Hammond’s elephant in the room
Brexit was conspicuously absent this week from Phillip Hammond’s first Spring Budget as Chancellor of the Exchequer. Bolstered by better than expected growth rates and forecasts, as well as lower levels of borrowing, the Chancellor seemed optimistic and upbeat, albeit with a note of caution. Brexit was only mentioned briefly in the opening of the accompanying Budget document, which noted that “As the UK begins the formal process of exiting the European Union, the Spring Budget puts economic stability first”.
Was this to be expected? Quite so. The whole Brexit process remains one of the great “known unknowns” and any attempt at this point to chart policy in an unchartered territory is an impossible task. Of course, this could mean that this week’s policy announcements and forecasts could prove accurate or be completely derailed, based on developments over the next year. It has historically been one of the “tragedies” of policy making to have to make significant decisions while lacking all the necessary information.
United in division
On 9 – 10 March, EU leaders are coming together for a European Council Summit to, among other things, elect the next President of the European Council.

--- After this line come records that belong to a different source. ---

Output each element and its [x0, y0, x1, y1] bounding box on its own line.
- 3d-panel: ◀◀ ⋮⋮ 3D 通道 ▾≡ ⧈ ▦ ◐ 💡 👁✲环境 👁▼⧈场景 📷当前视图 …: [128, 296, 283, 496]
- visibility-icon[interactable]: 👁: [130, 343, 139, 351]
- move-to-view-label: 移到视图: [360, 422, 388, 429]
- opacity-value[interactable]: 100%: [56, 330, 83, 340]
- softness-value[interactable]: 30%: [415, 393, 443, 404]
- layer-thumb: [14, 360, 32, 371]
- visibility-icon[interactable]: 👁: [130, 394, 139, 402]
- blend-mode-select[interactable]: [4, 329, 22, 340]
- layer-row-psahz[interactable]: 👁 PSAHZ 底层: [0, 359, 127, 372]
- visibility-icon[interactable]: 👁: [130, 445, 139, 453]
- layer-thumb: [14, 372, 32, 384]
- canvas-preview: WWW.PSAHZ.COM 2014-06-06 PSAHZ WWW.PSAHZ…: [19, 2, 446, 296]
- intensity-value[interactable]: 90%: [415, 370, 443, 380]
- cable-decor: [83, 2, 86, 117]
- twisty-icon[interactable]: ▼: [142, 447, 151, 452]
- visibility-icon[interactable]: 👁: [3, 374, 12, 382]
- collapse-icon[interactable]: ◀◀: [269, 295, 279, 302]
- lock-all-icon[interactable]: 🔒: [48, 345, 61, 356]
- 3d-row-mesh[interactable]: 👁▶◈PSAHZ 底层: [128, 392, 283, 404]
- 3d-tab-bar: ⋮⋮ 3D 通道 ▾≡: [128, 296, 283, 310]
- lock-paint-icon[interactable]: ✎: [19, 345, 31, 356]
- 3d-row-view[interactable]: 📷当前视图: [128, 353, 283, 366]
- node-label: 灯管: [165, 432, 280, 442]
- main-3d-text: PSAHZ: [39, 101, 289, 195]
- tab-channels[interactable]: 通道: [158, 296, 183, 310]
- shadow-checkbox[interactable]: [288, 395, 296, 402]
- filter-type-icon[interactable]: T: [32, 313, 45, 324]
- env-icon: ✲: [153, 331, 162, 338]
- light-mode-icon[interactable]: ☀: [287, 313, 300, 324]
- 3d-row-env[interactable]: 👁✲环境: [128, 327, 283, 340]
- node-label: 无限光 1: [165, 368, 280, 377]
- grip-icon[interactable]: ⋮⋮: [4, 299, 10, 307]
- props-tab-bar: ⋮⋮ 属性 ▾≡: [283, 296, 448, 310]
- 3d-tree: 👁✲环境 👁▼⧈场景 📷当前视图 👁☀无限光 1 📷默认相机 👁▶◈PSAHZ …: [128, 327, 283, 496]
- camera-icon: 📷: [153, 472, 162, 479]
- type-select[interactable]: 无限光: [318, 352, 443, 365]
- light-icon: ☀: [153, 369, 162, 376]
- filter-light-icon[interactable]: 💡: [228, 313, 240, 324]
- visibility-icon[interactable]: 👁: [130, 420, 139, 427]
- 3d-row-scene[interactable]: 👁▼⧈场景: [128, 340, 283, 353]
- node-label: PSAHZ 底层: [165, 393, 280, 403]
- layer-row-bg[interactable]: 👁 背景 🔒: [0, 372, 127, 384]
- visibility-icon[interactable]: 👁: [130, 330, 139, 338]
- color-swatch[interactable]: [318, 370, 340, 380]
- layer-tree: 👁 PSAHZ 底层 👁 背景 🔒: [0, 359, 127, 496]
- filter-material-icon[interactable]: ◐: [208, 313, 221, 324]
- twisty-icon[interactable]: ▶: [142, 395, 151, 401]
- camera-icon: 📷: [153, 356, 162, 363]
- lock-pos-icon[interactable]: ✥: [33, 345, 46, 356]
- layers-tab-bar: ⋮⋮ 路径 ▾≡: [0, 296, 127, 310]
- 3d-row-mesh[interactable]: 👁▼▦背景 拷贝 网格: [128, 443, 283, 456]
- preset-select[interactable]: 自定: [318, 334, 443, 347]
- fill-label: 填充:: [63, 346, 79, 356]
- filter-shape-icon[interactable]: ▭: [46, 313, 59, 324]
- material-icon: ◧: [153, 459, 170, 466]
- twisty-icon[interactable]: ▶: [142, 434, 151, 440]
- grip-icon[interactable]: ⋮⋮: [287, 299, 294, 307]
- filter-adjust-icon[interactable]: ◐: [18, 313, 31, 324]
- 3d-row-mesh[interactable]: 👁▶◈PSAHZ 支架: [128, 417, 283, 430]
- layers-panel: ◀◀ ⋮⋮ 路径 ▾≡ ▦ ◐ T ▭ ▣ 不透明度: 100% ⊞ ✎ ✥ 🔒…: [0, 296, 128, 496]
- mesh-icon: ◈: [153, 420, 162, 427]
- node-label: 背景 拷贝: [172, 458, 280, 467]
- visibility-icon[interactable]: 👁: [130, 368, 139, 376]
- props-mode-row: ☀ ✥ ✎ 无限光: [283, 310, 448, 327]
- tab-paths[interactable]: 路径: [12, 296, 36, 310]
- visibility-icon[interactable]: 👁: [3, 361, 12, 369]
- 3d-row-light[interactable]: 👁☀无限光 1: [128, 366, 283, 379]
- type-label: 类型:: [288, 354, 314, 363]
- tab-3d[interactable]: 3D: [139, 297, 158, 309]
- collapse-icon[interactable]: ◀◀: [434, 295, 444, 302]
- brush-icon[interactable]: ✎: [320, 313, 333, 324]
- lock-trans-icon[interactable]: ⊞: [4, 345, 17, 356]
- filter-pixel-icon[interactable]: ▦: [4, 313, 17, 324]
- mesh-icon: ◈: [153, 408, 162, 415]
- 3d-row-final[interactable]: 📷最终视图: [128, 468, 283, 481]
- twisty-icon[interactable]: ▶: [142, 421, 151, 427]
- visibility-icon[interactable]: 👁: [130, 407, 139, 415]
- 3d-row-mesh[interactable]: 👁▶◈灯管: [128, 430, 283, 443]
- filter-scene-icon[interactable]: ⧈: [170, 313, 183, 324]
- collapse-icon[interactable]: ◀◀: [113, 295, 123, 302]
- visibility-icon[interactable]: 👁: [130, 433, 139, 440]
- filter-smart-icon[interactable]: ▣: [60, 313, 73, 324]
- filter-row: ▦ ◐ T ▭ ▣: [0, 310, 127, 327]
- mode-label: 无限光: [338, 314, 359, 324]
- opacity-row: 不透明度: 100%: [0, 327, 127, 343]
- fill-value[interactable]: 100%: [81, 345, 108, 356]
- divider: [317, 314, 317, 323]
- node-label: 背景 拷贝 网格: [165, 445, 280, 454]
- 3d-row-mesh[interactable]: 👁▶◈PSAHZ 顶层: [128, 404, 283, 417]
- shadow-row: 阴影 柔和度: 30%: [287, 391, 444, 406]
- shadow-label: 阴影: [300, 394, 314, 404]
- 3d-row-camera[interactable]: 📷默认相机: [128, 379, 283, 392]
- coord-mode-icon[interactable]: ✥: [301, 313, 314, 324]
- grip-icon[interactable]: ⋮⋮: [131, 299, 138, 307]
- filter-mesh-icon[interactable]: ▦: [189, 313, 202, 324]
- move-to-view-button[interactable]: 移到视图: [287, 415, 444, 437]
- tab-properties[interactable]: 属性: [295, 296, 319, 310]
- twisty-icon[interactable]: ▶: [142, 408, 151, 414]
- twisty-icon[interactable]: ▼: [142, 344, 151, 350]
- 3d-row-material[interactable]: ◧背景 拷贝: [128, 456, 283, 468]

Sitting President Donald Tusk has broad support for a second mandate, however his own country Poland rejected the idea and presented an alternative candidate, Member of European Parliament Jacek Saryusz-Wolski. Hungary had announced it supported the Polish right-wing governing Law and Justice Party in its attempt to oust the former Polish Prime Minister from his job – much to the dismay of many other EU leaders and the European People’s Party – however the needed majority of Member States still backed Mr Tusk, allowing him to continue in his current post.
This election showed that at the Summit, at which EU leaders sought unity ahead of Brexit negotiations, Member States were once again very divided. This division, mainly between Western old Member States and Eastern newer members, will not have gone unnoticed by Theresa May. As she is set to trigger Article 50 at any moment, she still has the right to vote on such matters, as long as the UK is a member of the EU. Will she, in similar situations in future Council meetings, side with important allies like Poland to earn their favour during the Brexit negotiations, or maintain neutrality to avoid alienating herself from other Member States? Either way, she will be keeping a very close eye on what drives any differences between Member States.
The meaning of “meaningful”
Mrs May watched this week as the House of Lords adopted by 366 votes to 268 an amendment calling for a “meaningful” parliamentary vote on the final withdrawal deal. The amendment would see both houses vote on the Brexit terms separately, as opposed to simply voting yes or no on the whole deal. In response, the Government has accused Peers of “frustrating” the process of triggering Article 50 and emphasised that the UK will leave with or without a deal. “That is the choice on offer”, Brexit Minister Lord Bridges said.
But what would this “meaningful” vote really mean? If the Government refuses to return to the negotiating table, Parliament will have to choose between accepting the final deal it gets or leave the EU without a deal, meaning trade relations between the two blocs will be subject to World Trade Organisation rules, something everyone wants to avoid. If Parliament is able to reject the Government’s deal, the EU will have the upper hand in the negotiations as it can use the divisions between Government and Parliament and Brexiteers and Remainers, to its advantage. Both scenarios are not ideal, to say the least. The Government, however, insists it will not have to consider these options, as the amendments will now be sent back to the House of Commons, which is expected to reverse them.
Going to the polls?
Writing for the Daily Telegraph, former Conservative Party leader and former Foreign Secretary Lord William Hague urged Theresa May to call for an early General Election to secure a decisive majority in Parliament and carry on with Brexit with a renewed, stronger majority. Attractive as that option may seem, especially given the beleaguered Opposition that could well guarantee an increased majority for Theresa May, the Government might be better served by continuing its work and going to the polls as planned in 2020, capitalising on the Labour Party’s current difficulties. Despite the Government’s slim majority, Labour has not yet posed any major threat to the Brexit process and, if anything, adopted a position in favour of leaving the EU. Why, then, not let Jeremy Corbyn’s leadership linger on and secure at least another five years of Conservative Government? Not to mention of course the obvious fact that a General Election will likely divert much needed attention and resources from the business of getting on with Brexit.
These and other reasons why The Prime Minister should not go to the polls have been summarised by our very own Chris Rogers.
Indryref yet again – or maybe not
Scottish First Minister Nicola Sturgeon gave the strongest indication yet that autumn 2018 would be the “common sense” time to have a second referendum on Scotland’s independence. The First Minister seemed to indicate a preference for the window of when the outline of the UK’s deal with the EU becomes clear and the UK actually exits the bloc.
Polling shows that, if an independence referendum was held today, the margin in favour of remaining in the UK would probably be even higher than last time. However, public opinion is a volatile thing and the Scottish National Party (SNP) is counting on the true effects of Brexit starting to manifest themselves by autumn 2018, perhaps delivering a swing in attitude and, more crucially, votes.